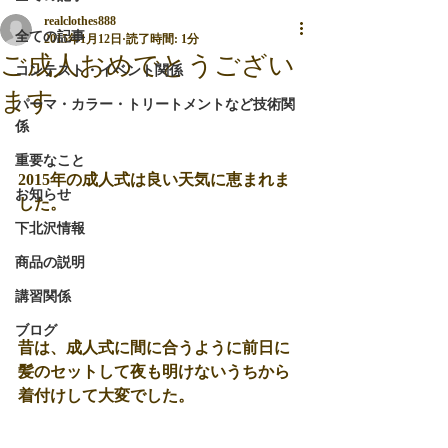
realclothes888
全ての記事
2015年1月12日
読了時間: 1分
ご成人おめでとうござい
コンテスト・イベント関係
ます
パーマ・カラー・トリートメントなど技術関
係
重要なこと
2015年の成人式は良い天気に恵まれま
お知らせ
した。 
下北沢情報
商品の説明
講習関係
ブログ
昔は、成人式に間に合うように前日に
髪のセットして夜も明けないうちから
着付けして大変でした。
================================
• **Requirement**:
Where the material above includes pictures, omit them and retype everything else exactly.

• **Output below**:
realclothes888
全ての記事
2015年1月12日
読了時間: 1分
ご成人おめでとうござい
コンテスト・イベント関係
ます
パーマ・カラー・トリートメントなど技術関
係
重要なこと
2015年の成人式は良い天気に恵まれま
お知らせ
した。 
下北沢情報
商品の説明
講習関係
ブログ
昔は、成人式に間に合うように前日に
髪のセットして夜も明けないうちから
着付けして大変でした。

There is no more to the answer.